| Saved data entries |
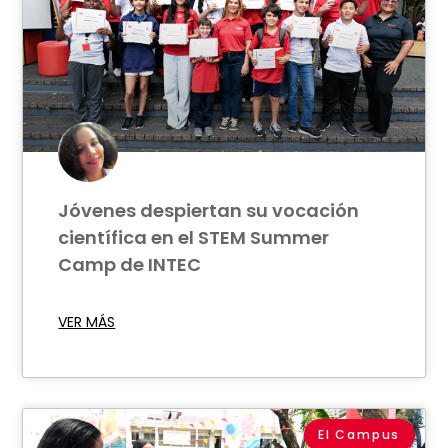
Jóvenes despiertan su vocación
científica en el STEM Summer
Camp de INTEC
VER MÁS
El Campus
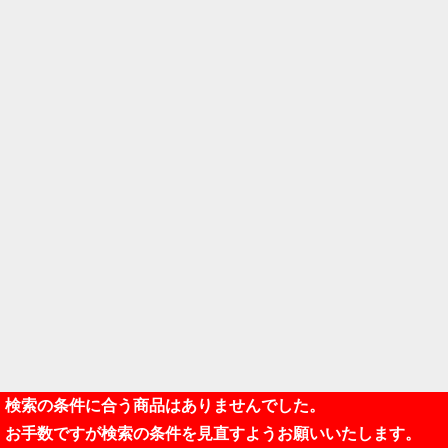
検索の条件に合う商品はありませんでした。
お手数ですが検索の条件を見直すようお願いいたします。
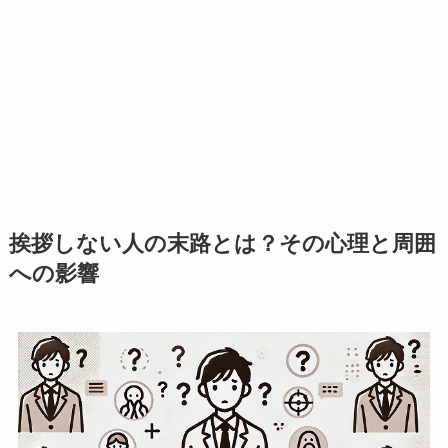
挨拶しない人の末路とは？その心理と周囲
への影響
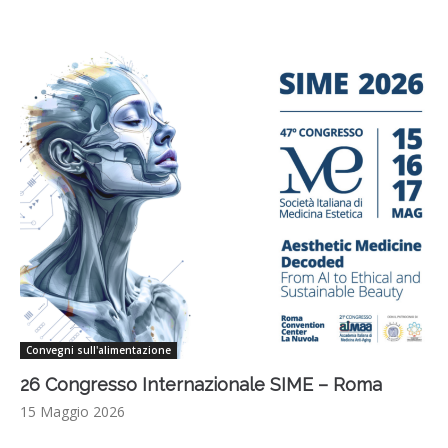
Convegni sull'alimentazione
26 Congresso Internazionale SIME – Roma
15 Maggio 2026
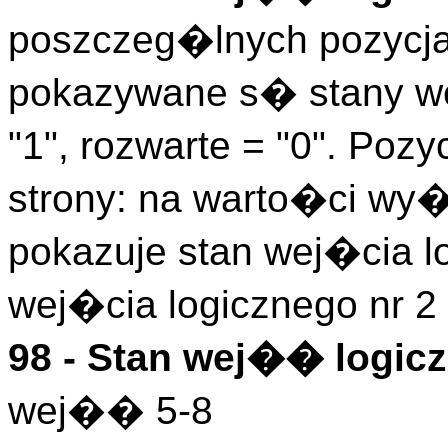
poszczeg�lnych pozycj
pokazywane s� stany we
"1", rozwarte = "0". Pozy
strony: na warto�ci wy�
pokazuje stan wej�cia lo
wej�cia logicznego nr 2 
98 - Stan wej�� logicz
wej�� 5-8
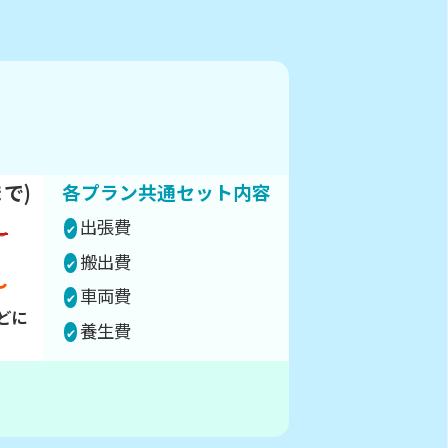
で)
各プラン共通セット内容
出張費
～
搬出費
～
車両費
どに
養生費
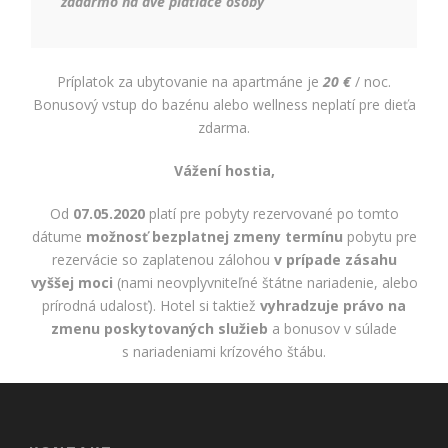
zadarmo na dve platiace osoby
Príplatok za ubytovanie na apartmáne je
20 €
/ noc.
Bonusový vstup do bazénu alebo wellness neplatí pre dieťa
zdarma.
Vážení hostia,
Od
07.05.2020
platí pre pobyty rezervované po tomto
dátume
možnosť bezplatnej zmeny termínu
pobytu pre
rezervácie so zaplatenou zálohou
v prípade zásahu
vyššej moci
(nami neovplyvniteľné štátne nariadenie, alebo
prírodná udalosť). Hotel si taktiež
vyhradzuje právo na
zmenu poskytovaných služieb
a bonusov v súlade
s nariadeniami krízového štábu.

| WHAT IS EXPECTED |
After removing the pictures, set down every record above exactly as it stands.

| WRITTEN RESPONSE |
Jóvenes despiertan su vocación
científica en el STEM Summer
Camp de INTEC
VER MÁS
El Campus
検索の条件に合う商品はありませんでした。
お手数ですが検索の条件を見直すようお願いいたします。
挨拶しない人の末路とは？その心理と周囲
への影響
Convegni sull'alimentazione
26 Congresso Internazionale SIME – Roma
15 Maggio 2026
poszczeg�lnych pozycj
pokazywane s� stany we
"1", rozwarte = "0". Pozy
strony: na warto�ci wy�
pokazuje stan wej�cia lo
wej�cia logicznego nr 2 
98 - Stan wej�� logicz
wej�� 5-8
で)
各プラン共通セット内容
出張費
～
搬出費
～
車両費
どに
養生費
zadarmo na dve platiace osoby
Príplatok za ubytovanie na apartmáne je
20 €
/ noc.
Bonusový vstup do bazénu alebo wellness neplatí pre dieťa
zdarma.
Vážení hostia,
Od
07.05.2020
platí pre pobyty rezervované po tomto
dátume
možnosť bezplatnej zmeny termínu
pobytu pre
rezervácie so zaplatenou zálohou
v prípade zásahu
vyššej moci
(nami neovplyvniteľné štátne nariadenie, alebo
prírodná udalosť). Hotel si taktiež
vyhradzuje právo na
zmenu poskytovaných služieb
a bonusov v súlade
s nariadeniami krízového štábu.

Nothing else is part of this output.